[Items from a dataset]
——————

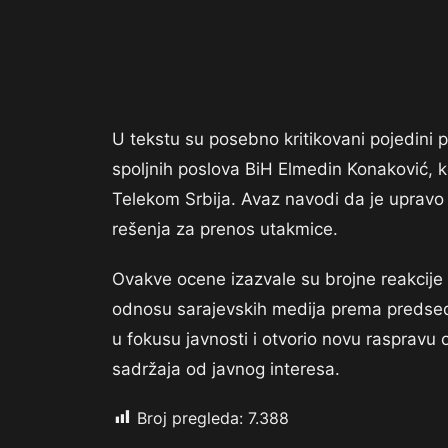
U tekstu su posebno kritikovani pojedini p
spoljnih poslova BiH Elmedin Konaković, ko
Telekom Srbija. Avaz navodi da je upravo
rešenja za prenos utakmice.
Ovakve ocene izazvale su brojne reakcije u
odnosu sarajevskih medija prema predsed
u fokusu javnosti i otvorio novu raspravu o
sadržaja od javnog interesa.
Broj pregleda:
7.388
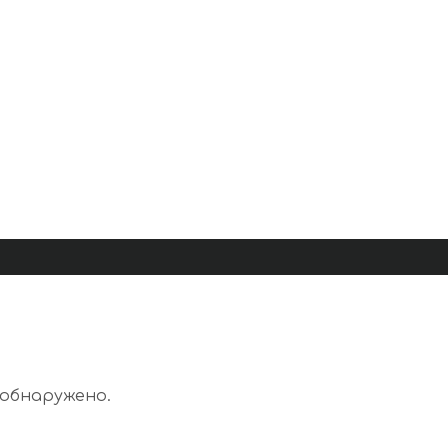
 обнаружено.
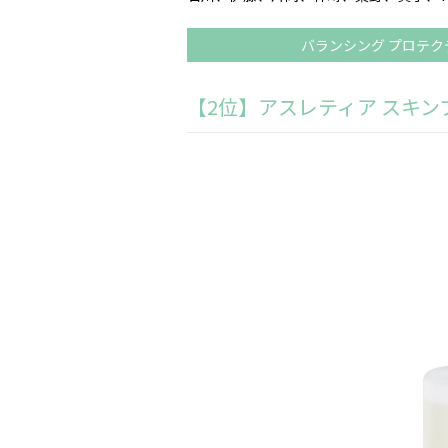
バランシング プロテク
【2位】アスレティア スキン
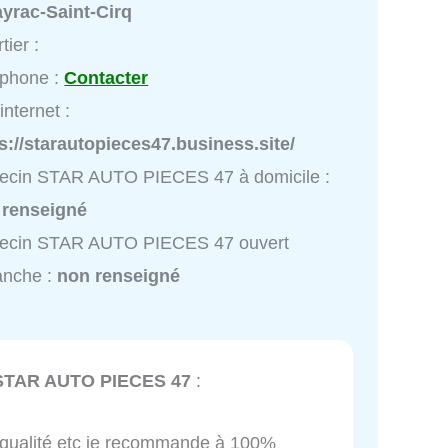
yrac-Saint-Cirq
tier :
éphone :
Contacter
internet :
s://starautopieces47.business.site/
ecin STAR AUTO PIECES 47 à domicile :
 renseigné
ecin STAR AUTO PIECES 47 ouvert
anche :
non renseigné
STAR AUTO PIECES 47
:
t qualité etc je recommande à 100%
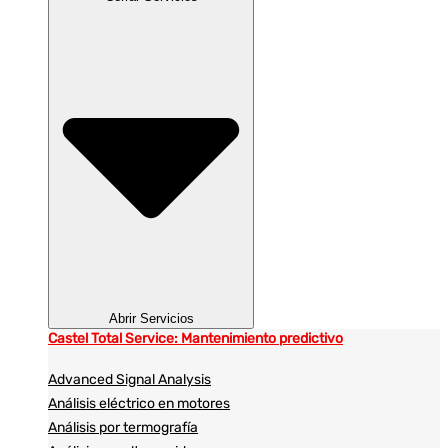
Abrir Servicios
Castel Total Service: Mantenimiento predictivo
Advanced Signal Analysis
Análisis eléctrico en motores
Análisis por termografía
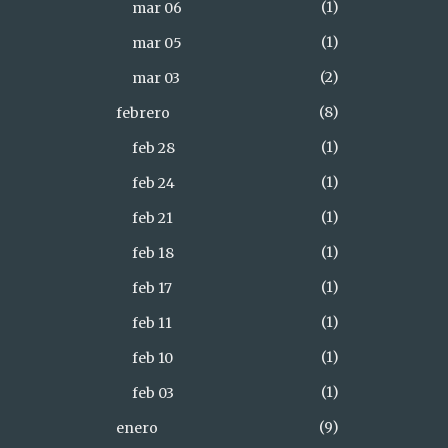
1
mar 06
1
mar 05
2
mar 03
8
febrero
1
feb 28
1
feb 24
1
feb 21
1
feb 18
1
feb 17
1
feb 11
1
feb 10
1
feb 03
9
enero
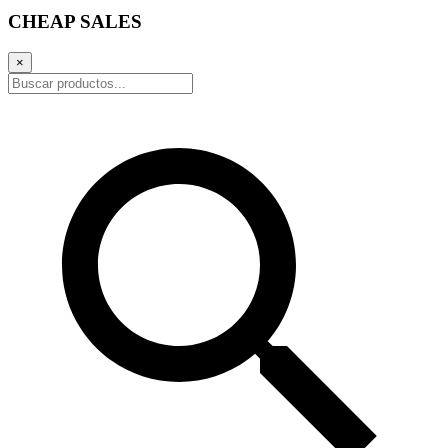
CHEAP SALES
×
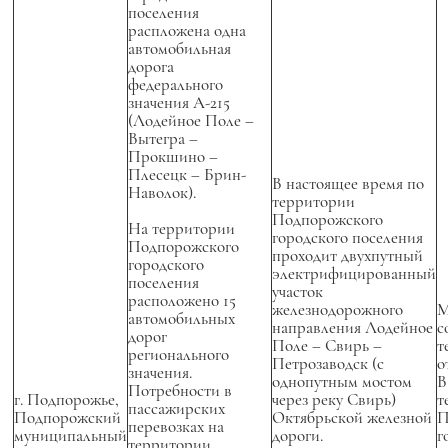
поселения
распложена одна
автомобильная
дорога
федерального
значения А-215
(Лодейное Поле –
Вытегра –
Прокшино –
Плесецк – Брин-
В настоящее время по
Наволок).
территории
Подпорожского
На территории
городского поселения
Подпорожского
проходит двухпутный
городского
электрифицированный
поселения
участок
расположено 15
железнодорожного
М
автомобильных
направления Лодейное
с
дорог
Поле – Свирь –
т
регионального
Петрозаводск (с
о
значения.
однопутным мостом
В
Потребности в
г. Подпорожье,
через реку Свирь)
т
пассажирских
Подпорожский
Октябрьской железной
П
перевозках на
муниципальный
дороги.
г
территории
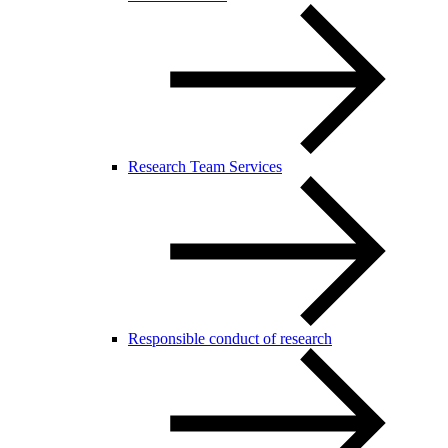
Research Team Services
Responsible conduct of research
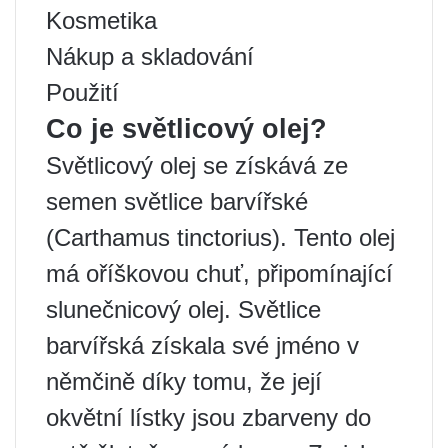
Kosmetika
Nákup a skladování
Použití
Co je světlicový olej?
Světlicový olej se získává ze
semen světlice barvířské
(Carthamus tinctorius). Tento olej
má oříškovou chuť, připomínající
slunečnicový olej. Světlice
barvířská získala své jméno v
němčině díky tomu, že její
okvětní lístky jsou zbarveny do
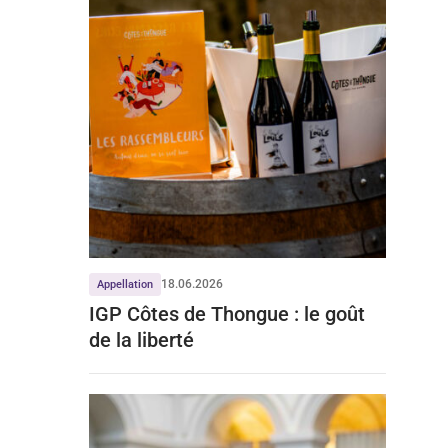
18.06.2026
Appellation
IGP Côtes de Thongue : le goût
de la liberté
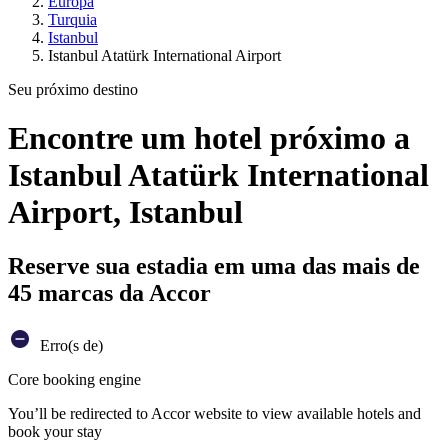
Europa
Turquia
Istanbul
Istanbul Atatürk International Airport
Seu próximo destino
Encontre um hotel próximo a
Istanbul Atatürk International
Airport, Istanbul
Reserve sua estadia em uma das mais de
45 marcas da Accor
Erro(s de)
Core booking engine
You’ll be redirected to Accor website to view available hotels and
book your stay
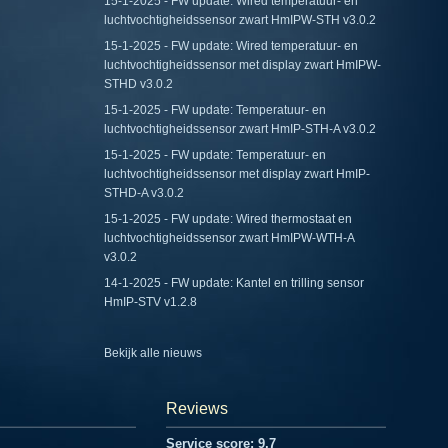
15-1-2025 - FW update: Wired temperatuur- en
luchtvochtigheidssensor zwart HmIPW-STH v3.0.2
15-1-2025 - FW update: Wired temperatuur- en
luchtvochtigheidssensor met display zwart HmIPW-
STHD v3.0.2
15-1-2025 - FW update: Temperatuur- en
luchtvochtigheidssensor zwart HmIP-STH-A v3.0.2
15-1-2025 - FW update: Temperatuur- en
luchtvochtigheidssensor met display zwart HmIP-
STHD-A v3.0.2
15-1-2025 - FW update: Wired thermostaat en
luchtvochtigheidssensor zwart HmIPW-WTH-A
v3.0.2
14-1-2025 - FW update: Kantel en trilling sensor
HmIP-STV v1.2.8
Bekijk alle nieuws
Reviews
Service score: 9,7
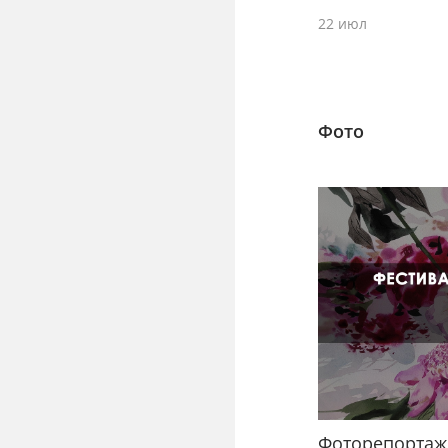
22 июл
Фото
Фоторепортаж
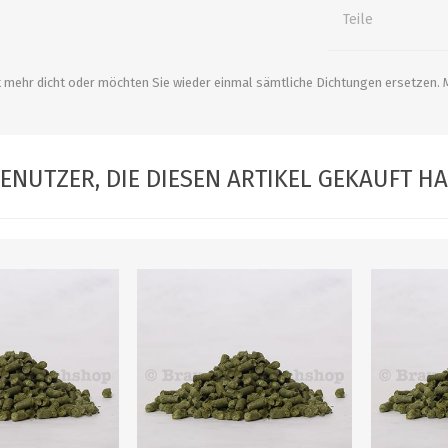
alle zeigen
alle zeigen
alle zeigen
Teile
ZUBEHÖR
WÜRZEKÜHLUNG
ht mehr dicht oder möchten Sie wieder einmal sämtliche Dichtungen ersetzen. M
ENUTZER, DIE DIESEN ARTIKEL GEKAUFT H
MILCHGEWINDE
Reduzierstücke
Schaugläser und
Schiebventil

——————

**WORK TO BE COMPLETED**
Restate, word for word, the entries above, dropping any picture.

**WRITTEN ANSWER**
U tekstu su posebno kritikovani pojedini p
spoljnih poslova BiH Elmedin Konaković, ko
Telekom Srbija. Avaz navodi da je upravo
rešenja za prenos utakmice.
Ovakve ocene izazvale su brojne reakcije u
odnosu sarajevskih medija prema predsed
u fokusu javnosti i otvorio novu raspravu o
sadržaja od javnog interesa.
Broj pregleda:
7.388
 обнаружено.
バランシング プロテク
【2位】アスレティア スキン
yrac-Saint-Cirq
tier :
éphone :
Contacter
internet :
s://starautopieces47.business.site/
ecin STAR AUTO PIECES 47 à domicile :
 renseigné
ecin STAR AUTO PIECES 47 ouvert
anche :
non renseigné
STAR AUTO PIECES 47
:
t qualité etc je recommande à 100%
Abrir Servicios
Castel Total Service: Mantenimiento predictivo
Advanced Signal Analysis
Análisis eléctrico en motores
Análisis por termografía
1
mar 06
1
mar 05
2
mar 03
8
febrero
1
feb 28
1
feb 24
1
feb 21
1
feb 18
1
feb 17
1
feb 11
1
feb 10
1
feb 03
9
enero
CHEAP SALES
×
поселения
распложена одна
автомобильная
дорога
федерального
значения А-215
(Лодейное Поле –
Вытегра –
Прокшино –
Плесецк – Брин-
В настоящее время по
Наволок).
территории
Подпорожского
На территории
городского поселения
Подпорожского
проходит двухпутный
городского
электрифицированный
поселения
участок
расположено 15
железнодорожного
М
автомобильных
направления Лодейное
с
дорог
Поле – Свирь –
т
регионального
Петрозаводск (с
о
значения.
однопутным мостом
В
Потребности в
г. Подпорожье,
через реку Свирь)
т
пассажирских
Подпорожский
Октябрьской железной
П
перевозках на
муниципальный
дороги.
г
территории
Research Team Services
Responsible conduct of research
Kosmetika
Nákup a skladování
Použití
Co je světlicový olej?
Světlicový olej se získává ze
semen světlice barvířské
(Carthamus tinctorius). Tento olej
má oříškovou chuť, připomínající
slunečnicový olej. Světlice
barvířská získala své jméno v
němčině díky tomu, že její
okvětní lístky jsou zbarveny do
18.06.2026
Appellation
IGP Côtes de Thongue : le goût
de la liberté
Europa
Turquia
Istanbul
Istanbul Atatürk International Airport
Seu próximo destino
Encontre um hotel próximo a
Istanbul Atatürk International
Airport, Istanbul
Reserve sua estadia em uma das mais de
45 marcas da Accor
Erro(s de)
Core booking engine
You’ll be redirected to Accor website to view available hotels and
book your stay
15-1-2025 - FW update: Wired temperatuur- en
luchtvochtigheidssensor zwart HmIPW-STH v3.0.2
15-1-2025 - FW update: Wired temperatuur- en
luchtvochtigheidssensor met display zwart HmIPW-
STHD v3.0.2
15-1-2025 - FW update: Temperatuur- en
luchtvochtigheidssensor zwart HmIP-STH-A v3.0.2
15-1-2025 - FW update: Temperatuur- en
luchtvochtigheidssensor met display zwart HmIP-
STHD-A v3.0.2
15-1-2025 - FW update: Wired thermostaat en
luchtvochtigheidssensor zwart HmIPW-WTH-A
v3.0.2
14-1-2025 - FW update: Kantel en trilling sensor
HmIP-STV v1.2.8
Bekijk alle nieuws
Reviews
Service score: 9,7
22 июл
Фото
Фоторепортаж
alle zeigen
alle zeigen
alle zeigen
Teile
ZUBEHÖR
WÜRZEKÜHLUNG
ht mehr dicht oder möchten Sie wieder einmal sämtliche Dichtungen ersetzen. M
ENUTZER, DIE DIESEN ARTIKEL GEKAUFT H
MILCHGEWINDE
Reduzierstücke
Schaugläser und
Schiebventil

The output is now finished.